[GWSG] More storms; FEMA cd. help?; earth bubble; Andes melt; 100% renewable; Mulkey in India; slr issues; correction

Tilley, Al atilley at unf.edu
Sat Apr 13 11:23:49 EDT 2013


1.  A 2007 study anticipates more thunderstorms and tornadoes in the southeast toward the end of the century.  http://www.theatlanticcities.com/neighborhoods/2013/04/climate-change-southeastern-us-could-mean-endless-severe-thunderstorms/5229/

2.  The Coastal Barrier Resources Act of 1982 bars any federal subsidy (such as FEMA flood insurance and reimbursement for storm damage) for the development of sensitive undeveloped coastal land.  By expanding the lands covered by the act and providing for the termination of subsidies after one incident we could greatly aid adaptation to sea level rise.  http://www.nytimes.com/2013/04/09/science/earth/rebuilding-our-shores-increasing-the-risks.html?_r=2&

3.  Whose Air Do We Share?, from the PBS blog It’s Okay to be Smart by way of Grist, illustrates how limited the atmosphere is, and how pervasive are any additions to it.  http://grist.org/climate-energy/how-to-explain-the-atmosphere-with-a-soccer-ball/?utm_campaign=daily&utm_medium=email&utm_source=newsletter

4.  In the last 30 years the heating Pacific has driven a recession of 1/3-1/2 among the Andes’ tropical glaciers, which supply much of the region’s drinking water.  http://wwwp.dailyclimate.org/tdc-newsroom/2013/04/andes-ice-melt

5.  In 2012, 46% of the new energy generation in the US came from renewables.  Last month that was 100%, and, for the first quarter of this year, 82%. http://www.sustainablebusiness.com/index.cfm/go/news.display/id/24766

6.  In an 8 minute speech to the World Sustainable Development Forum in India Stephen Mulkey remarks, among other matters, on the inclusion of management science as one of the three cores of a sustainability curriculum and evaluates a sustainability economy as an adaptation comparable to the development of flight in birds.  “Hi Al - This might be of interest to your readers.  It is about changing higher education.  I delivered this talk in India at the Delhi Sustainable Development Summit a couple months ago.  I was there at the invitation of R.K. Pachauri, who somehow found out about what we are doing at Unity College and invited me to present at a plenary session.  There is a lot of interest in how to transform education to meet the challenges of this century, and in many ways, India is ahead of us.”    http://sustainabilitymonitor.wordpress.com/2013/04/12/a-call-to-change-higher-education-to-address-the-sustainability-challenges-of-this-century/

7.  In the last two years the global sea level rise had tripled to 10.1 mm/year.  It is likely to be a speed bump, occasioned by an imbalance in the water cycle which has dumped an unusual amount of water on the land temporarily.  http://www.skepticalscience.com/Earth-Encounters-Giant-Speed-Bump-on-the-Road-to-Higher-Sea-Level.html  Local variations in sea level rise can be significant.  The finding last fall that the sea level rise along the upper east coast of the US is 3-4 times the global average has not been well explained.  http://news.nationalgeographic.com/news/2012/06/120625-sea-level-rise-east-coast-us-science-nature-climate-change/   Our Regional Council Institute, serving the 7 counties of NE Florida, is meeting with local governments at their invitation to open a conversation on vulnerability to sea level rise.  The St.
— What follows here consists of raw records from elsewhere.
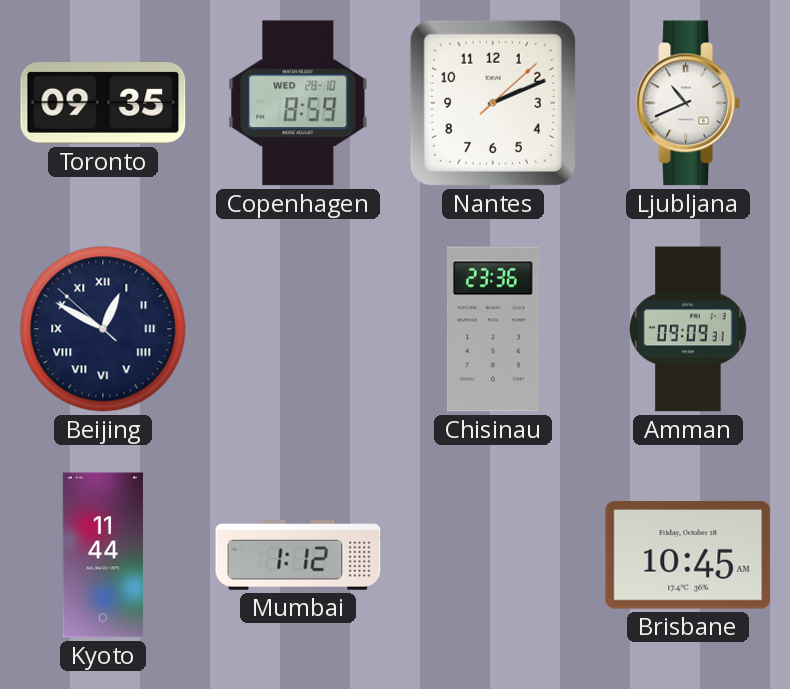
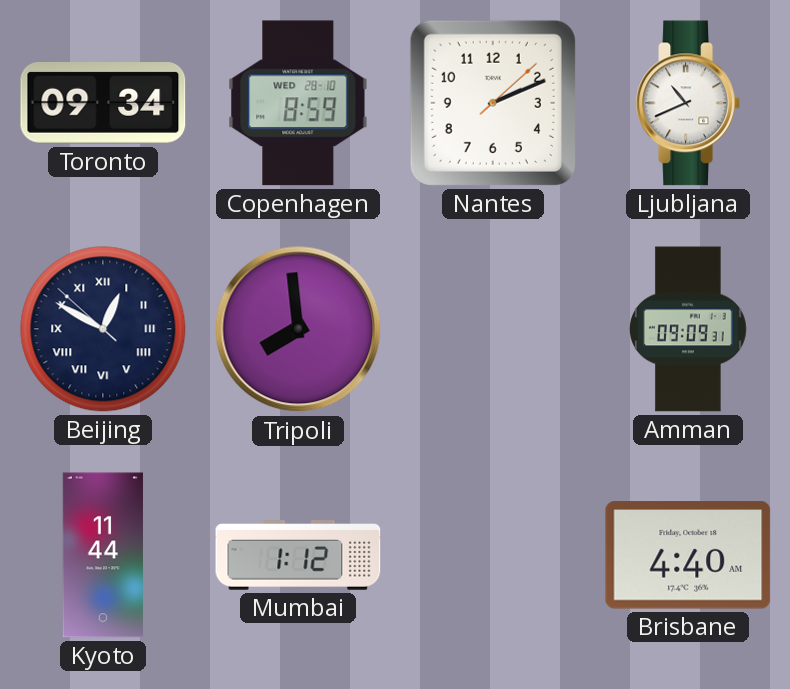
Toronto: 09:35 -> 09:34
Tripoli: none -> 7:59
Chisinau: 23:36 -> none
Brisbane: 10:45 -> 4:40
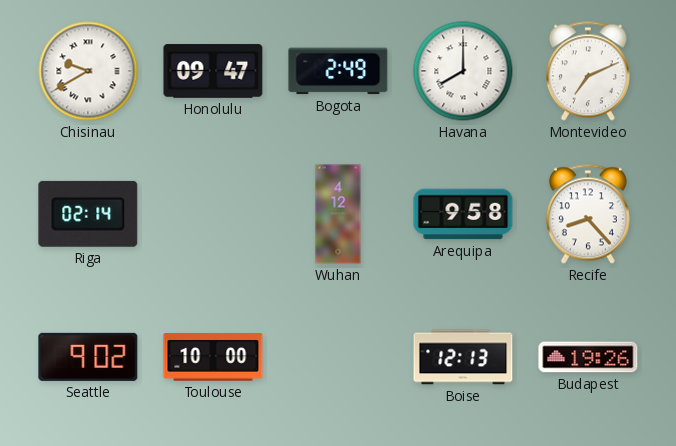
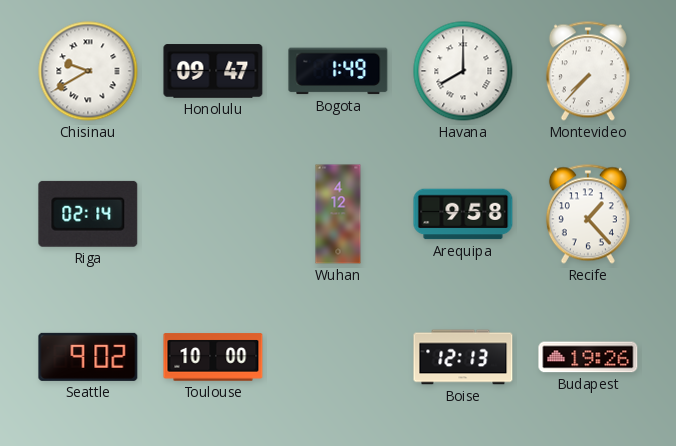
Bogota: 2:49 -> 1:49
Montevideo: 7:11 -> 7:37
Recife: 8:23 -> 1:23
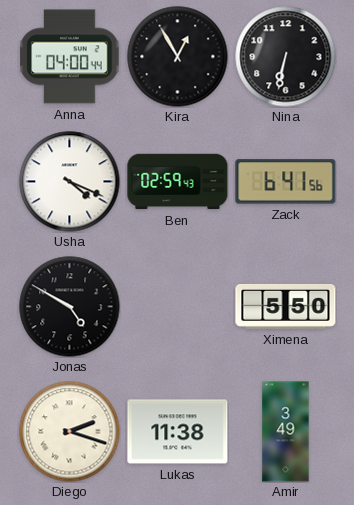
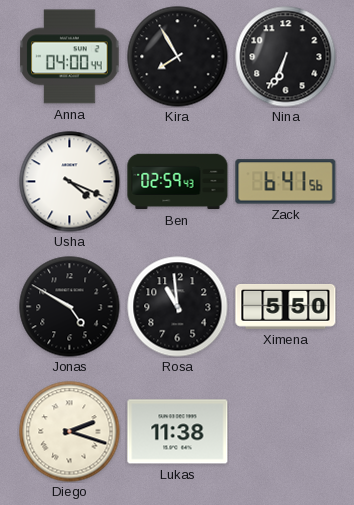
Kira: 12:55 -> 7:55
Nina: 6:32 -> 6:34
Rosa: none -> 10:59
Amir: 3:49 -> none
Johns River Water Management District has completed a projection study (conservatively, 14 cm by 2030) and the Guana Tolomato Matanzas Estuarine Research Reserve is holding meetings with St. Augustine groups on the impact of sea level rise in the Matanzas Basin.  These are the first public discussions of sea level rise in this region.  The topic is likely to be of ever greater concern to us.

8.  Patrick Parenteau noticed that I misrepresented the recent Supreme Court ruling in my last email: “Al, the Supreme Court case dealt with nitrogen dioxide emissions not GHG’s. Still has an impact on coal plants and other sources of on top of many other rules EPA has issued in last few years. The law is finally catching up with all of the externalities of dirty energy facilities.“  Nitrogen dioxide is a health hazard but only a weak greenhouse gas (and incidentally one in this ruling), as opposed to nitrous oxide, a strong greenhouse gas.